The listing below holds pictures; exclude them. Return exactly the lines from the one with "TTV Dhinakaran |" through the one with "Custo para as Organizações".

********************

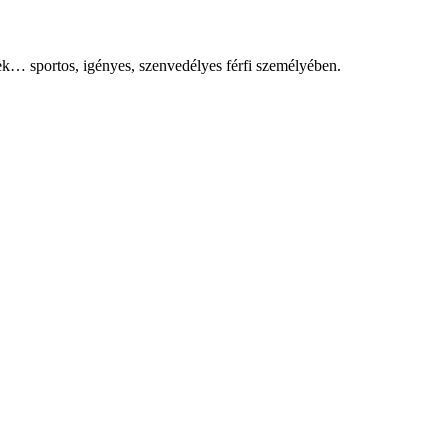
sek… sportos, igényes, szenvedélyes férfi személyében.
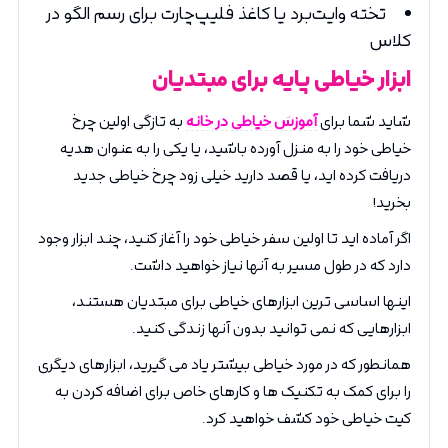
تخته وایت‌برد یا کاغذ فلیپ‌چارت برای رسم الگو در
کلاس
ابزار خیاطی پایه برای مبتدیان
شاید شما برای
آموزش خیاطی در خانه
به تازگی اولین چرخ
خیاطی خود را به منزل آورده باشید، یا یکی را به عنوان هدیه
دریافت کرده اید، یا قصد دارید خیلی زود چرخ خیاطی جدید
بخرید!
اگر آماده اید تا اولین سفر خیاطی خود را آغاز کنید، چند ابزار وجود
دارد که در طول مسیر به آنها نیاز خواهید داشت.
اینها اساسی ترین ابزارهای خیاطی برای مبتدیان هستند،
ابزارهایی که نمی توانید بدون آنها زندگی کنید.
همانطور که در مورد خیاطی بیشتر یاد می گیرید، ابزارهای دیگری
را برای کمک به تکنیک ها و کارهای خاص برای اضافه کردن به
کیت خیاطی خود کشف خواهید کرد.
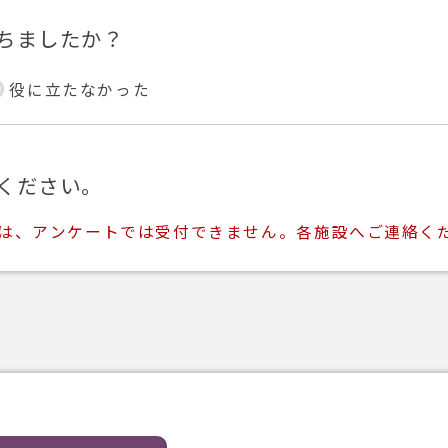
ちましたか？
役に立たなかった
ください。
ては、アンケートでは受付できません。各施設へご連絡く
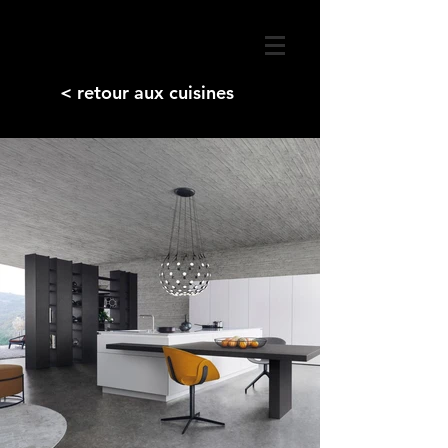
< retour aux cuisines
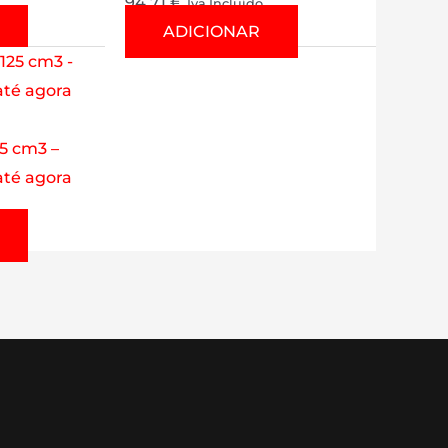
94.71
€
Iva Incluído
ADICIONAR
25 cm3 –
té agora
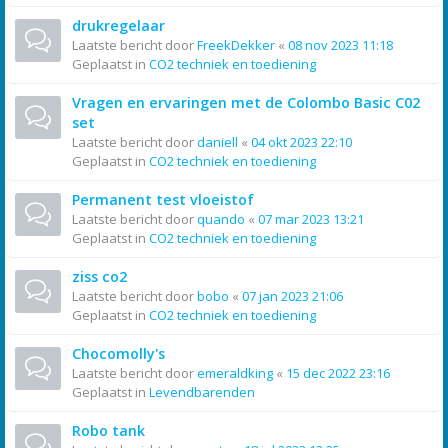
drukregelaar
Laatste bericht door
FreekDekker
«
08 nov 2023 11:18
Geplaatst in
CO2 techniek en toediening
Vragen en ervaringen met de Colombo Basic C02
set
Laatste bericht door
daniell
«
04 okt 2023 22:10
Geplaatst in
CO2 techniek en toediening
Permanent test vloeistof
Laatste bericht door
quando
«
07 mar 2023 13:21
Geplaatst in
CO2 techniek en toediening
ziss co2
Laatste bericht door
bobo
«
07 jan 2023 21:06
Geplaatst in
CO2 techniek en toediening
Chocomolly's
Laatste bericht door
emeraldking
«
15 dec 2022 23:16
Geplaatst in
Levendbarenden
Robo tank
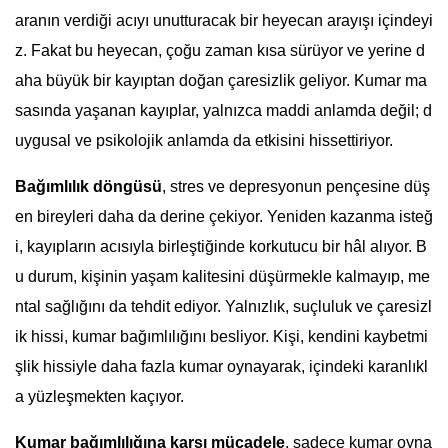
aranın verdiği acıyı unutturacak bir heyecan arayışı içindeyi
z. Fakat bu heyecan, çoğu zaman kısa sürüyor ve yerine d
aha büyük bir kayıptan doğan çaresizlik geliyor. Kumar ma
sasında yaşanan kayıplar, yalnızca maddi anlamda değil; d
uygusal ve psikolojik anlamda da etkisini hissettiriyor.
Bağımlılık döngüsü
, stres ve depresyonun pençesine düş
en bireyleri daha da derine çekiyor. Yeniden kazanma isteğ
i, kayıpların acısıyla birleştiğinde korkutucu bir hâl alıyor. B
u durum, kişinin yaşam kalitesini düşürmekle kalmayıp, me
ntal sağlığını da tehdit ediyor. Yalnızlık, suçluluk ve çaresizl
ik hissi, kumar bağımlılığını besliyor. Kişi, kendini kaybetmi
şlik hissiyle daha fazla kumar oynayarak, içindeki karanlıkl
a yüzleşmekten kaçıyor.
Kumar bağımlılığına karşı mücadele
, sadece kumar oyna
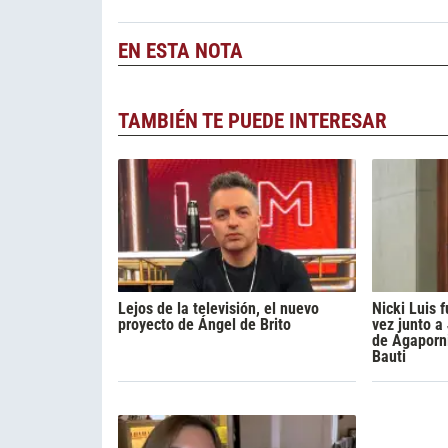
EN ESTA NOTA
TAMBIÉN TE PUEDE INTERESAR
Lejos de la televisión, el nuevo
Nicki Luis
proyecto de Ángel de Brito
vez junto a
de Agaporni
Bauti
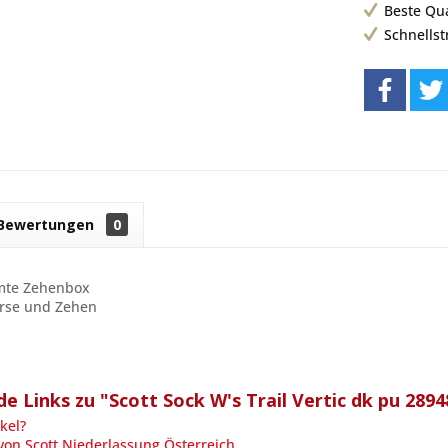
Beste Qu
Schnells
Bewertungen
0
rmte Zehenbox
erse und Zehen
e Links zu "Scott Sock W's Trail Vertic dk pu 2894
kel?
von Scott Niederlassung Österreich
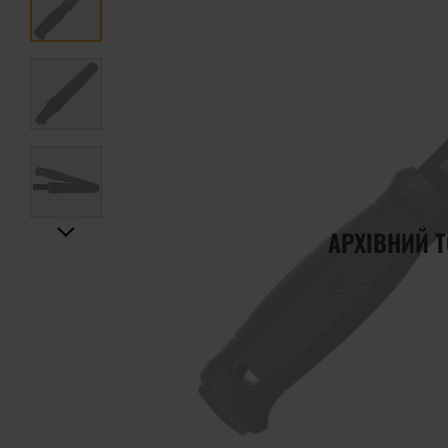
АРХІВНИЙ 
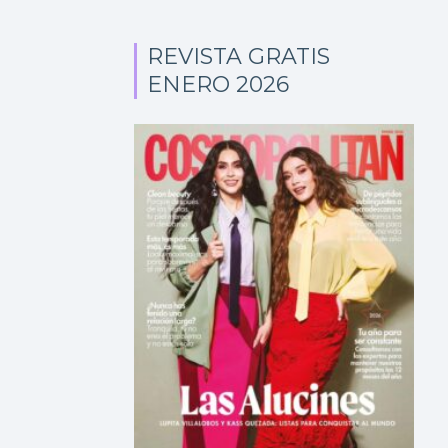
REVISTA GRATIS
ENERO 2026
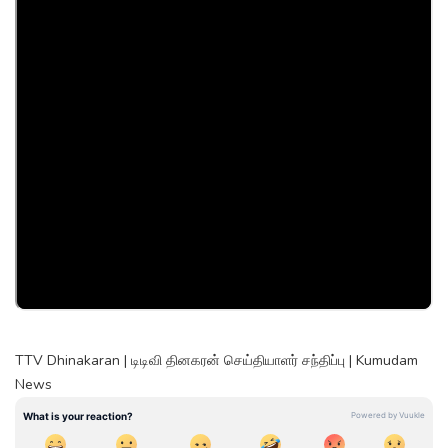
TTV Dhinakaran | டிடிவி தினகரன் செய்தியாளர் சந்திப்பு | Kumudam
News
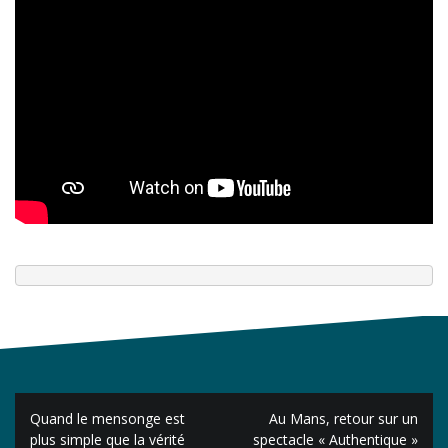
Navigation
Quand le mensonge est
Au Mans, retour sur un
de
plus simple que la vérité
spectacle « Authentique »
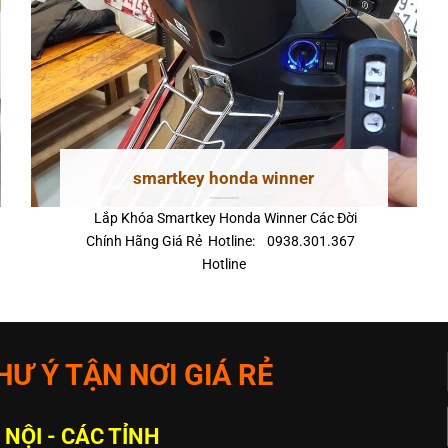
smartkey honda winner
Lắp Khóa Smartkey Honda Winner Các Đời
Chính Hãng Giá Rẻ Hotline: 0938.301.367
Hotline
Ư Ý TẬN NƠI GIÁ RẺ
 NỘI - CÁC TỈNH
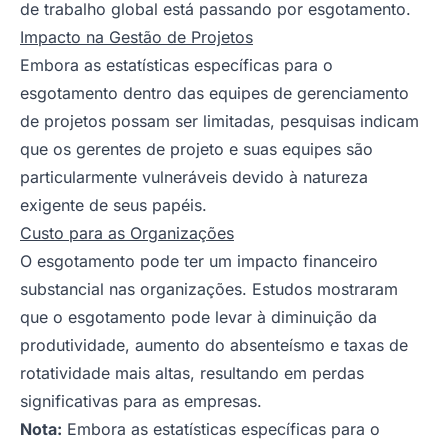
de trabalho global está passando por esgotamento.
Impacto na Gestão de Projetos
Embora as estatísticas específicas para o
esgotamento dentro das equipes de gerenciamento
de projetos possam ser limitadas, pesquisas indicam
que os gerentes de projeto e suas equipes são
particularmente vulneráveis devido à natureza
exigente de seus papéis.
Custo para as Organizações
O esgotamento pode ter um impacto financeiro
substancial nas organizações. Estudos mostraram
que o esgotamento pode levar à diminuição da
produtividade, aumento do absenteísmo e taxas de
rotatividade mais altas, resultando em perdas
significativas para as empresas.
Nota:
Embora as estatísticas específicas para o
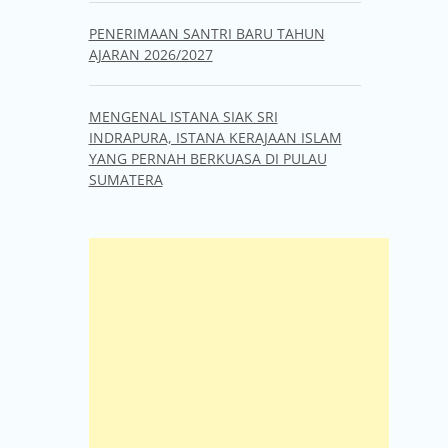
PENERIMAAN SANTRI BARU TAHUN
AJARAN 2026/2027
MENGENAL ISTANA SIAK SRI
INDRAPURA, ISTANA KERAJAAN ISLAM
YANG PERNAH BERKUASA DI PULAU
SUMATERA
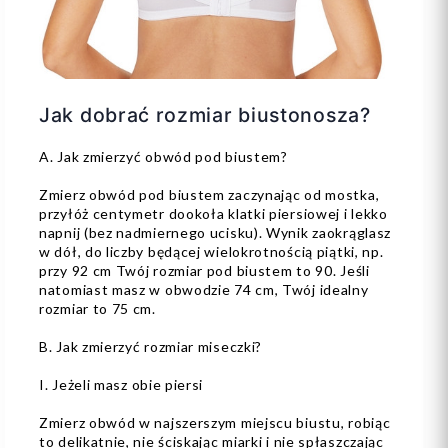
Jak dobrać rozmiar biustonosza?
A. Jak zmierzyć obwód pod biustem?
Zmierz obwód pod biustem zaczynając od mostka,
przyłóż centymetr dookoła klatki piersiowej i lekko
napnij (bez nadmiernego ucisku). Wynik zaokrąglasz
w dół, do liczby będącej wielokrotnością piątki, np.
przy 92 cm Twój rozmiar pod biustem to 90. Jeśli
natomiast masz w obwodzie 74 cm, Twój idealny
rozmiar to 75 cm.
B. Jak zmierzyć rozmiar miseczki?
I. Jeżeli masz obie piersi
Zmierz obwód w najszerszym miejscu biustu, robiąc
to delikatnie, nie ściskając miarki i nie spłaszczając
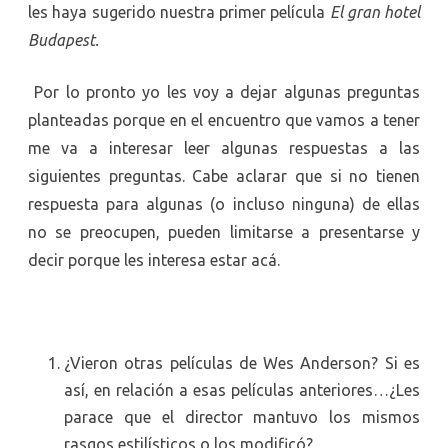
les haya sugerido nuestra primer película
El gran hotel
Budapest.
Por lo pronto yo les voy a dejar algunas preguntas
planteadas porque en el encuentro que vamos a tener
me va a interesar leer algunas respuestas a las
siguientes preguntas. Cabe aclarar que si no tienen
respuesta para algunas (o incluso ninguna) de ellas
no se preocupen, pueden limitarse a presentarse y
decir porque les interesa estar acá.
¿Vieron otras películas de Wes Anderson? Si es
así, en relación a esas películas anteriores…¿Les
parace que el director mantuvo los mismos
rasgos estilísticos o los modificó?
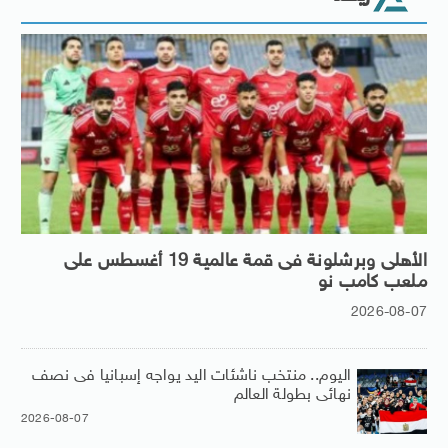
الأهلى وبرشلونة فى قمة عالمية 19 أغسطس على
ملعب كامب نو
2026-08-07
اليوم.. منتخب ناشئات اليد يواجه إسبانيا فى نصف
نهائى بطولة العالم
2026-08-07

********************

YOUR RESPONSE -
TTV Dhinakaran | டிடிவி தினகரன் செய்தியாளர் சந்திப்பு | Kumudam
News
Navigation
Quand le mensonge est
Au Mans, retour sur un
de
plus simple que la vérité
spectacle « Authentique »
smartkey honda winner
Lắp Khóa Smartkey Honda Winner Các Đời
Chính Hãng Giá Rẻ Hotline: 0938.301.367
Hotline
Ư Ý TẬN NƠI GIÁ RẺ
 NỘI - CÁC TỈNH
de trabalho global está passando por esgotamento.
Impacto na Gestão de Projetos
Embora as estatísticas específicas para o
esgotamento dentro das equipes de gerenciamento
de projetos possam ser limitadas, pesquisas indicam
que os gerentes de projeto e suas equipes são
particularmente vulneráveis devido à natureza
exigente de seus papéis.
Custo para as Organizações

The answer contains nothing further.